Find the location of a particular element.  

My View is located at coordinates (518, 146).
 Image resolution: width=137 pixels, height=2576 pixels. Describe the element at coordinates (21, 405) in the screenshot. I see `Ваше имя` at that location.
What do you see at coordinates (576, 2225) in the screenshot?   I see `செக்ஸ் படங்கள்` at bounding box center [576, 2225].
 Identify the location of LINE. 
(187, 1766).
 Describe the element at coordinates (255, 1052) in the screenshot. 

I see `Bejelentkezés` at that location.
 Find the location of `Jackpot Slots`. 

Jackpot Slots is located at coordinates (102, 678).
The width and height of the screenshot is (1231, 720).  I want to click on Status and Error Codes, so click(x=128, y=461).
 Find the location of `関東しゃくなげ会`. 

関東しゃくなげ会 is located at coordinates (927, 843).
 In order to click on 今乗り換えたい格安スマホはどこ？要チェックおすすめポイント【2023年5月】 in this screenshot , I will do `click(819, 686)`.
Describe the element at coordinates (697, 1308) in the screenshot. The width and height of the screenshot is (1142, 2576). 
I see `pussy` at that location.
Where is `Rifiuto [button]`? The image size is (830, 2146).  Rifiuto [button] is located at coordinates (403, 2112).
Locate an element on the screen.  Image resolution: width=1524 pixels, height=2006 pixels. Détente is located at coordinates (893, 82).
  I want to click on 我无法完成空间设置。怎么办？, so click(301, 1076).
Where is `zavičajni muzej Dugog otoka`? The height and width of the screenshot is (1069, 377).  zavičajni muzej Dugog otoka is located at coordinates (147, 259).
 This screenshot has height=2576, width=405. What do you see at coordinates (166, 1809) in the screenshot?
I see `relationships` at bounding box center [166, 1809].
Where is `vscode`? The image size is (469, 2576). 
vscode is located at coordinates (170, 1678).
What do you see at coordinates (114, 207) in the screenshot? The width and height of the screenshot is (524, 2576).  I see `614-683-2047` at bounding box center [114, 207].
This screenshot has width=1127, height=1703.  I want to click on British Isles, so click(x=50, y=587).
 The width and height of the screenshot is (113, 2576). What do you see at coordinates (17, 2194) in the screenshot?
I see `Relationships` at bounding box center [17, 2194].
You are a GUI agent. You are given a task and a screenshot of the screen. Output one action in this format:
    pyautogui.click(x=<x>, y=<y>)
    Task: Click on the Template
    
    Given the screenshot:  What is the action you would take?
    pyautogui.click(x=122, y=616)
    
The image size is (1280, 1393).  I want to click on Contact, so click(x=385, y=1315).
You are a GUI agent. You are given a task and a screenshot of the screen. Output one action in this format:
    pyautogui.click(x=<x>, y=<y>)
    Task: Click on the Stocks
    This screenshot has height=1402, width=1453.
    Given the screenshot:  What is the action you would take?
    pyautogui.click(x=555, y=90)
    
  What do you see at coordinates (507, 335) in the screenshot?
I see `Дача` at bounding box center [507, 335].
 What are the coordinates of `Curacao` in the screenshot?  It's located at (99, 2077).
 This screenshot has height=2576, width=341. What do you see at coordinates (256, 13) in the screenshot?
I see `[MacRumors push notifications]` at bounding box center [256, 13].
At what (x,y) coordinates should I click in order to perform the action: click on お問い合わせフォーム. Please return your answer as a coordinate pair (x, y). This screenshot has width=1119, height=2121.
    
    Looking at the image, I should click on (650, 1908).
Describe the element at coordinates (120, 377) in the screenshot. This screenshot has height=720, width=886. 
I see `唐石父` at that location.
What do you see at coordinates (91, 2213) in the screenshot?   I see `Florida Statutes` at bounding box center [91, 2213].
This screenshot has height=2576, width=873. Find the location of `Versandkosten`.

_ _ _

TO DO: Write out again exactly the lines that run from the one holding "Task: Click on the Template" through the last line of the data; omit all other lines.

WRITTEN ANSWER:
    Task: Click on the Template
    
    Given the screenshot:  What is the action you would take?
    pyautogui.click(x=122, y=616)
    
The image size is (1280, 1393).  I want to click on Contact, so click(x=385, y=1315).
You are a GUI agent. You are given a task and a screenshot of the screen. Output one action in this format:
    pyautogui.click(x=<x>, y=<y>)
    Task: Click on the Stocks
    This screenshot has height=1402, width=1453.
    Given the screenshot:  What is the action you would take?
    pyautogui.click(x=555, y=90)
    
  What do you see at coordinates (507, 335) in the screenshot?
I see `Дача` at bounding box center [507, 335].
 What are the coordinates of `Curacao` in the screenshot?  It's located at (99, 2077).
 This screenshot has height=2576, width=341. What do you see at coordinates (256, 13) in the screenshot?
I see `[MacRumors push notifications]` at bounding box center [256, 13].
At what (x,y) coordinates should I click in order to perform the action: click on お問い合わせフォーム. Please return your answer as a coordinate pair (x, y). This screenshot has width=1119, height=2121.
    
    Looking at the image, I should click on (650, 1908).
Describe the element at coordinates (120, 377) in the screenshot. This screenshot has height=720, width=886. 
I see `唐石父` at that location.
What do you see at coordinates (91, 2213) in the screenshot?   I see `Florida Statutes` at bounding box center [91, 2213].
This screenshot has height=2576, width=873. Find the location of `Versandkosten`.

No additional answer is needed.